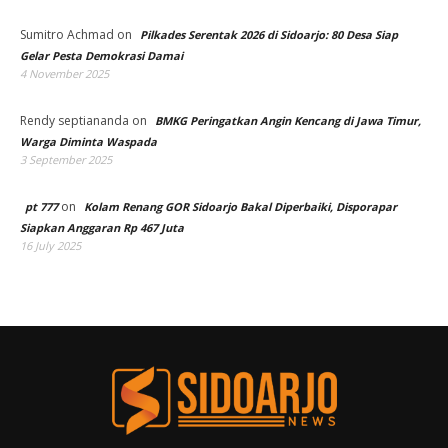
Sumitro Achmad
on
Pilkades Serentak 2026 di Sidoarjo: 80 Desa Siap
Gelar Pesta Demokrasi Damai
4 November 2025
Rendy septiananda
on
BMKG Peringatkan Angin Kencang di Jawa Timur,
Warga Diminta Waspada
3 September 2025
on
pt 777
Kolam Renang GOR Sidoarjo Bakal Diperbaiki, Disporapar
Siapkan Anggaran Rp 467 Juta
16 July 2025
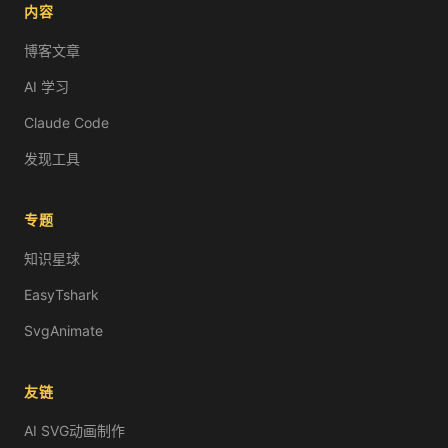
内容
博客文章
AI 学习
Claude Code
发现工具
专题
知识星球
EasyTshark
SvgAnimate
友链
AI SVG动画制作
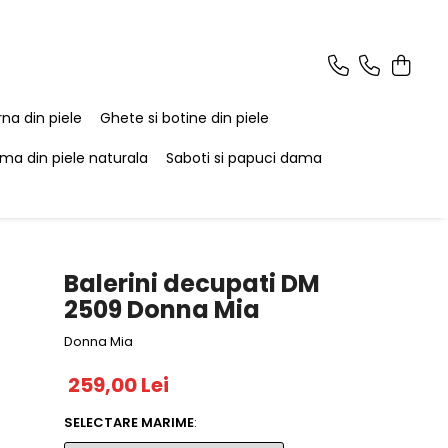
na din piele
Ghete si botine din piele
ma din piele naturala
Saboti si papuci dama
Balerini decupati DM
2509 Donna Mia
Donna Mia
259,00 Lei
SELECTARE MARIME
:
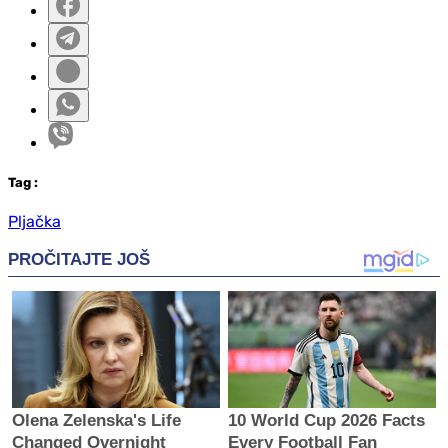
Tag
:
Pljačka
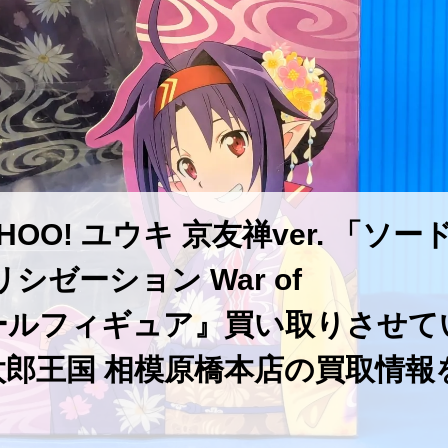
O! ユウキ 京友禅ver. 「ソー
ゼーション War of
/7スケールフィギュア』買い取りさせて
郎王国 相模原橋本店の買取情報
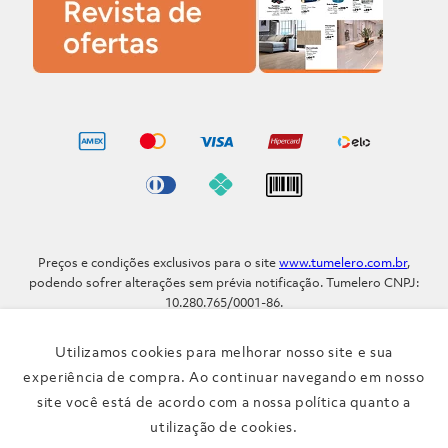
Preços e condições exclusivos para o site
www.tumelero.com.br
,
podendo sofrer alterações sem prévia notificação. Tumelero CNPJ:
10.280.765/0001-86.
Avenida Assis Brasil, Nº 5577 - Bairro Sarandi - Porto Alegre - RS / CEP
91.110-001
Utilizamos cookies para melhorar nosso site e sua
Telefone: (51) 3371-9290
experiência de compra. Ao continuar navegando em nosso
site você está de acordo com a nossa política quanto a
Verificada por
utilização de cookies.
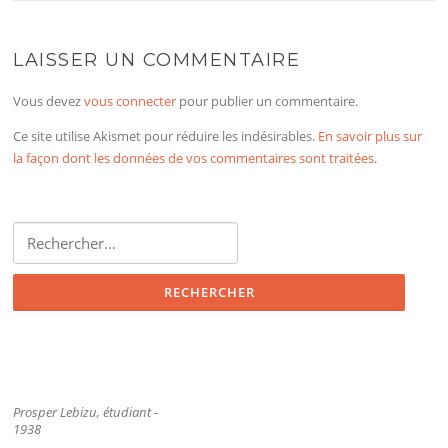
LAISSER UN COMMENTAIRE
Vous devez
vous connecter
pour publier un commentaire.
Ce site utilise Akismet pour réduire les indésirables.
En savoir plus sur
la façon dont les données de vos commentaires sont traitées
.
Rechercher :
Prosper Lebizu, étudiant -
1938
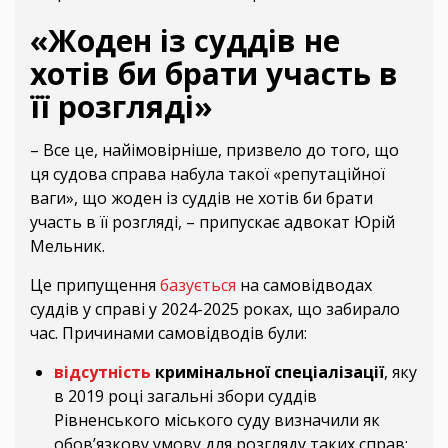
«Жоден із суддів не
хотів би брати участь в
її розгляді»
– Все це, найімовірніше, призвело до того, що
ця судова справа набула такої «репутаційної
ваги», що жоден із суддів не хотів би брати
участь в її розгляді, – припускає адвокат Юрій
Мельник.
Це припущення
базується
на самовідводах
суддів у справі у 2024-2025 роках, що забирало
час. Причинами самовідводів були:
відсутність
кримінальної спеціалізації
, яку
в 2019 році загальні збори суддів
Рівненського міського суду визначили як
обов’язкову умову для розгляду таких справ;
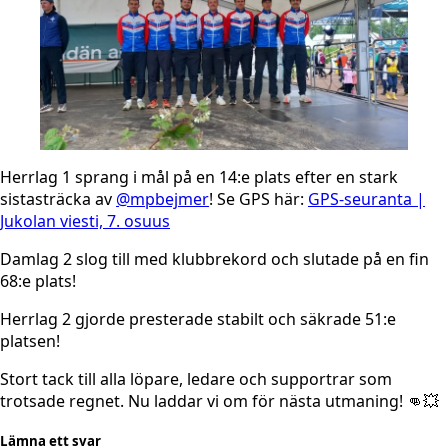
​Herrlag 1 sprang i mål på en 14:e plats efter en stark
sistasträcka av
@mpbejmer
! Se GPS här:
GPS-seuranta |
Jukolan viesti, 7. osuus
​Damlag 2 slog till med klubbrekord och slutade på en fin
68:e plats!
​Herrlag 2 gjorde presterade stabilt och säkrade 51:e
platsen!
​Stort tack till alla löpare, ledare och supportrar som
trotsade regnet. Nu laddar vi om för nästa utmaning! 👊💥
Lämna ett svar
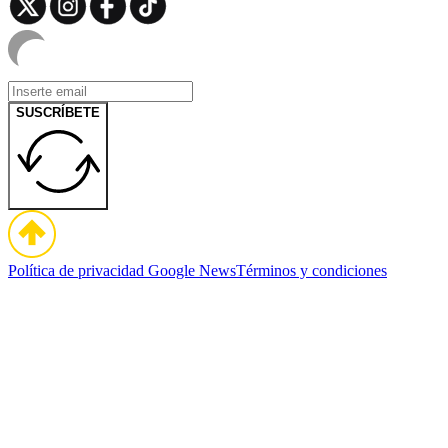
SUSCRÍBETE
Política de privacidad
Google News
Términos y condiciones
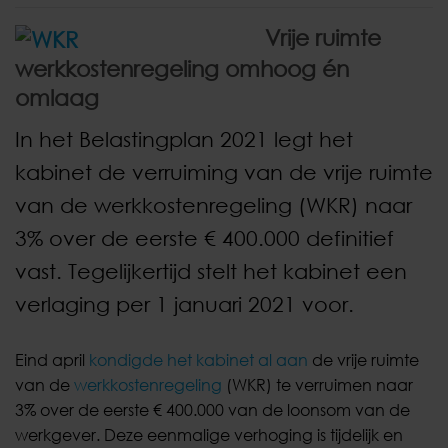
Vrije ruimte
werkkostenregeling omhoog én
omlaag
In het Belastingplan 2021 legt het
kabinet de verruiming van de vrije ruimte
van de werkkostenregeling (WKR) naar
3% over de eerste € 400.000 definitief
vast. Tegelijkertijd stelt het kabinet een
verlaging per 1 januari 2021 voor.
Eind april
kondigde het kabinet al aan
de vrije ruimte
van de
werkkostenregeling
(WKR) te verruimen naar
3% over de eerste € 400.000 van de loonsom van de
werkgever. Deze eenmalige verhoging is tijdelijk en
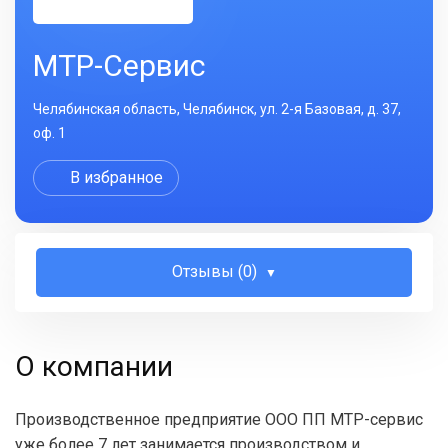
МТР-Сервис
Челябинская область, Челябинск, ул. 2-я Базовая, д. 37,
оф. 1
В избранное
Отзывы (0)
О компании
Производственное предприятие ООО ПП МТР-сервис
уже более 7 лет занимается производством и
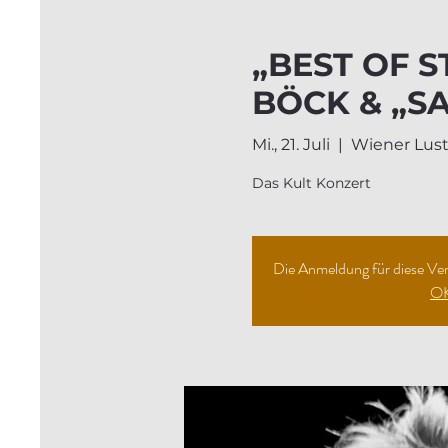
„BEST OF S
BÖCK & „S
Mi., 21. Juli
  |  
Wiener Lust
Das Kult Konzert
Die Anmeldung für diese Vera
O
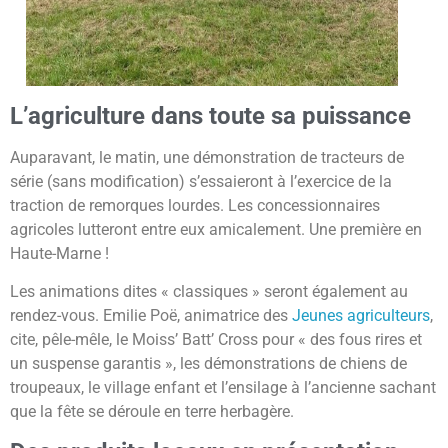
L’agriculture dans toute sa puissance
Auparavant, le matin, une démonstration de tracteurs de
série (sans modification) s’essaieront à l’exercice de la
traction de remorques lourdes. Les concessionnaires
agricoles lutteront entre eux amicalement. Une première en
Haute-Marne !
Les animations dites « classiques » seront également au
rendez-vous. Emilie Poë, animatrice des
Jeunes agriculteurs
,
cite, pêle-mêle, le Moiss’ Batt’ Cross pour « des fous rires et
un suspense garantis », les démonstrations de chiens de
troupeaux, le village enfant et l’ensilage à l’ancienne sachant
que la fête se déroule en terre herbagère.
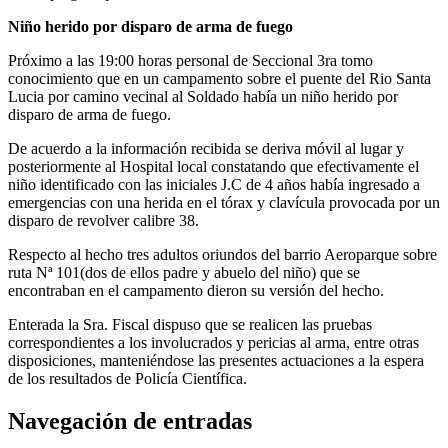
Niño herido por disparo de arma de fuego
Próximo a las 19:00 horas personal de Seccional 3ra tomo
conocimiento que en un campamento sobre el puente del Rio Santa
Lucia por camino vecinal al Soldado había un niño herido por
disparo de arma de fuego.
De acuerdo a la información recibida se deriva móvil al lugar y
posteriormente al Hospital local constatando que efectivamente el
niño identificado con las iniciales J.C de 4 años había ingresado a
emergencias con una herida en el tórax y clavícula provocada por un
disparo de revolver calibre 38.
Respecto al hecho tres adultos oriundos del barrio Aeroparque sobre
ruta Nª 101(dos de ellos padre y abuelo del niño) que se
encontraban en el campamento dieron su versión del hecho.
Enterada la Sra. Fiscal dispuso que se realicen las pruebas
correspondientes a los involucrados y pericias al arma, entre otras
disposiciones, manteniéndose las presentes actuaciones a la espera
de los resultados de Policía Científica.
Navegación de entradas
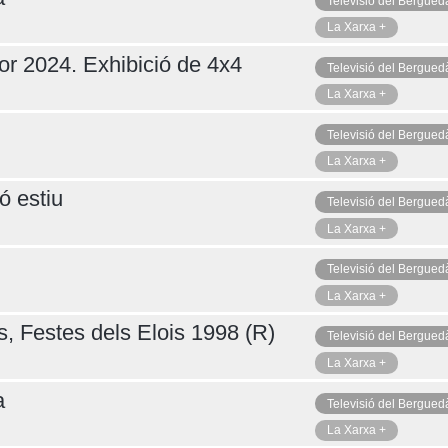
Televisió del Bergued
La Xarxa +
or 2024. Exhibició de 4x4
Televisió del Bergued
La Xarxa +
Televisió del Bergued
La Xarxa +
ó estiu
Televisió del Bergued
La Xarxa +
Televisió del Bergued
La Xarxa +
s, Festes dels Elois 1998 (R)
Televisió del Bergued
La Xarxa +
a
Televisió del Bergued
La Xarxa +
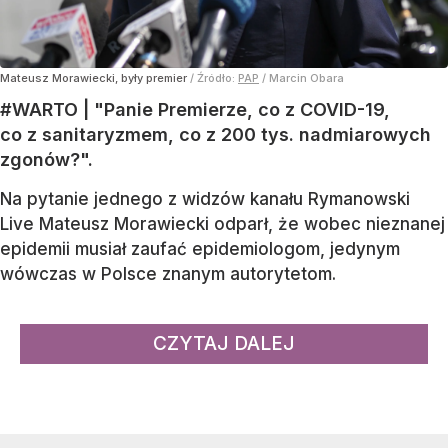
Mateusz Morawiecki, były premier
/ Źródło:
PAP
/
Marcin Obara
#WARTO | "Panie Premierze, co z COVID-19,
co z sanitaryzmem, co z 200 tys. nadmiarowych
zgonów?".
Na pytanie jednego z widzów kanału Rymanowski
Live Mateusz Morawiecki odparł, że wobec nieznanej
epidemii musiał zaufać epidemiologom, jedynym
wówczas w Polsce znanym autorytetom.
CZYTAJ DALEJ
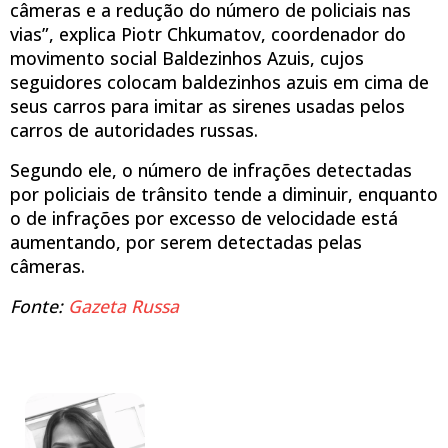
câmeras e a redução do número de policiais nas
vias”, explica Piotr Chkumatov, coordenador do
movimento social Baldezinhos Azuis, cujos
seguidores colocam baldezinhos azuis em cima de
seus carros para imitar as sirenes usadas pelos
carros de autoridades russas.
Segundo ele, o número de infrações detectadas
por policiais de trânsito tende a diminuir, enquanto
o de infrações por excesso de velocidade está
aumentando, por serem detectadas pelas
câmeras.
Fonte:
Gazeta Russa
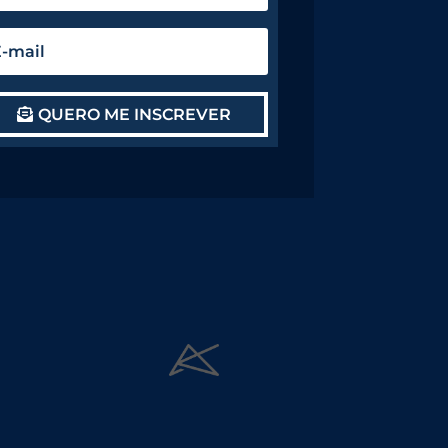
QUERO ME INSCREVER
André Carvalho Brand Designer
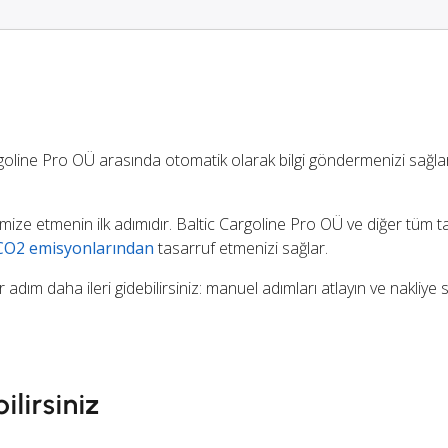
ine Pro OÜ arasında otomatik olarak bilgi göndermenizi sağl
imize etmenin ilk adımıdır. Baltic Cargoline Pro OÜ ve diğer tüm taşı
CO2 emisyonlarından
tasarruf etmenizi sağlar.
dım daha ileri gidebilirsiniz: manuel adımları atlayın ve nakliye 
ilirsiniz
☆ ☆ ☆ ☆
An exact copy of the data is required, with the pictures excluded.

Sumitro Achmad
on
Pilkades Serentak 2026 di Sidoarjo: 80 Desa Siap
Gelar Pesta Demokrasi Damai
4 November 2025
Rendy septiananda
on
BMKG Peringatkan Angin Kencang di Jawa Timur,
Warga Diminta Waspada
3 September 2025
on
pt 777
Kolam Renang GOR Sidoarjo Bakal Diperbaiki, Disporapar
Siapkan Anggaran Rp 467 Juta
16 July 2025
内容
博客文章
AI 学习
Claude Code
发现工具
专题
知识星球
EasyTshark
SvgAnimate
友链
AI SVG动画制作
na din piele
Ghete si botine din piele
ma din piele naturala
Saboti si papuci dama
Balerini decupati DM
2509 Donna Mia
Donna Mia
259,00 Lei
SELECTARE MARIME
:
Tag
:
Pljačka
O! ユウキ 京友禅ver. 「ソー
ゼーション War of
/7スケールフィギュア』買い取りさせて
郎王国 相模原橋本店の買取情報
Preços e condições exclusivos para o site
www.tumelero.com.br
,
podendo sofrer alterações sem prévia notificação. Tumelero CNPJ:
10.280.765/0001-86.
Avenida Assis Brasil, Nº 5577 - Bairro Sarandi - Porto Alegre - RS / CEP
91.110-001
Utilizamos cookies para melhorar nosso site e sua
Telefone: (51) 3371-9290
experiência de compra. Ao continuar navegando em nosso
site você está de acordo com a nossa política quanto a
Verificada por
utilização de cookies.
LAISSER UN COMMENTAIRE
Vous devez
vous connecter
pour publier un commentaire.
Ce site utilise Akismet pour réduire les indésirables.
En savoir plus sur
la façon dont les données de vos commentaires sont traitées
.
Rechercher :
Prosper Lebizu, étudiant -
1938
«Жоден із суддів не
хотів би брати участь в
її розгляді»
– Все це, найімовірніше, призвело до того, що
ця судова справа набула такої «репутаційної
ваги», що жоден із суддів не хотів би брати
участь в її розгляді, – припускає адвокат Юрій
Мельник.
Це припущення
базується
на самовідводах
суддів у справі у 2024-2025 роках, що забирало
час. Причинами самовідводів були:
відсутність
кримінальної спеціалізації
, яку
в 2019 році загальні збори суддів
Рівненського міського суду визначили як
обов’язкову умову для розгляду таких справ;
​Herrlag 1 sprang i mål på en 14:e plats efter en stark
sistasträcka av
@mpbejmer
! Se GPS här:
GPS-seuranta |
Jukolan viesti, 7. osuus
​Damlag 2 slog till med klubbrekord och slutade på en fin
68:e plats!
​Herrlag 2 gjorde presterade stabilt och säkrade 51:e
platsen!
​Stort tack till alla löpare, ledare och supportrar som
trotsade regnet. Nu laddar vi om för nästa utmaning! 👊💥
Lämna ett svar
SUSCRÍBETE
Política de privacidad
Google News
Términos y condiciones
Vrije ruimte
werkkostenregeling omhoog én
omlaag
In het Belastingplan 2021 legt het
kabinet de verruiming van de vrije ruimte
van de werkkostenregeling (WKR) naar
3% over de eerste € 400.000 definitief
vast. Tegelijkertijd stelt het kabinet een
verlaging per 1 januari 2021 voor.
Eind april
kondigde het kabinet al aan
de vrije ruimte
van de
werkkostenregeling
(WKR) te verruimen naar
3% over de eerste € 400.000 van de loonsom van de
werkgever. Deze eenmalige verhoging is tijdelijk en
МТР-Сервис
Челябинская область, Челябинск, ул. 2-я Базовая, д. 37,
оф. 1
В избранное
Отзывы (0)
О компании
Производственное предприятие ООО ПП МТР-сервис
уже более 7 лет занимается производством и
„BEST OF S
BÖCK & „S
Mi., 21. Juli
  |  
Wiener Lust
Das Kult Konzert
Die Anmeldung für diese Vera
O
L’agriculture dans toute sa puissance
Auparavant, le matin, une démonstration de tracteurs de
série (sans modification) s’essaieront à l’exercice de la
traction de remorques lourdes. Les concessionnaires
agricoles lutteront entre eux amicalement. Une première en
Haute-Marne !
Les animations dites « classiques » seront également au
rendez-vous. Emilie Poë, animatrice des
Jeunes agriculteurs
,
cite, pêle-mêle, le Moiss’ Batt’ Cross pour « des fous rires et
un suspense garantis », les démonstrations de chiens de
troupeaux, le village enfant et l’ensilage à l’ancienne sachant
que la fête se déroule en terre herbagère.
Niño herido por disparo de arma de fuego
Próximo a las 19:00 horas personal de Seccional 3ra tomo
conocimiento que en un campamento sobre el puente del Rio Santa
Lucia por camino vecinal al Soldado había un niño herido por
disparo de arma de fuego.
De acuerdo a la información recibida se deriva móvil al lugar y
posteriormente al Hospital local constatando que efectivamente el
niño identificado con las iniciales J.C de 4 años había ingresado a
emergencias con una herida en el tórax y clavícula provocada por un
disparo de revolver calibre 38.
Respecto al hecho tres adultos oriundos del barrio Aeroparque sobre
ruta Nª 101(dos de ellos padre y abuelo del niño) que se
encontraban en el campamento dieron su versión del hecho.
Enterada la Sra. Fiscal dispuso que se realicen las pruebas
correspondientes a los involucrados y pericias al arma, entre otras
disposiciones, manteniéndose las presentes actuaciones a la espera
de los resultados de Policía Científica.
Navegación de entradas
Televisió del Bergued
La Xarxa +
or 2024. Exhibició de 4x4
Televisió del Bergued
La Xarxa +
Televisió del Bergued
La Xarxa +
ó estiu
Televisió del Bergued
La Xarxa +
Televisió del Bergued
La Xarxa +
s, Festes dels Elois 1998 (R)
Televisió del Bergued
La Xarxa +
a
Televisió del Bergued
La Xarxa +
Mateusz Morawiecki, były premier
/ Źródło:
PAP
/
Marcin Obara
#WARTO | "Panie Premierze, co z COVID-19,
co z sanitaryzmem, co z 200 tys. nadmiarowych
zgonów?".
Na pytanie jednego z widzów kanału Rymanowski
Live Mateusz Morawiecki odparł, że wobec nieznanej
epidemii musiał zaufać epidemiologom, jedynym
wówczas w Polsce znanym autorytetom.
CZYTAJ DALEJ
câmeras e a redução do número de policiais nas
vias”, explica Piotr Chkumatov, coordenador do
movimento social Baldezinhos Azuis, cujos
seguidores colocam baldezinhos azuis em cima de
seus carros para imitar as sirenes usadas pelos
carros de autoridades russas.
Segundo ele, o número de infrações detectadas
por policiais de trânsito tende a diminuir, enquanto
o de infrações por excesso de velocidade está
aumentando, por serem detectadas pelas
câmeras.
Fonte:
Gazeta Russa
QUERO ME INSCREVER
André Carvalho Brand Designer
ine Pro OÜ arasında otomatik olarak bilgi göndermenizi sağl
imize etmenin ilk adımıdır. Baltic Cargoline Pro OÜ ve diğer tüm taşı
CO2 emisyonlarından
tasarruf etmenizi sağlar.
dım daha ileri gidebilirsiniz: manuel adımları atlayın ve nakliye 
ilirsiniz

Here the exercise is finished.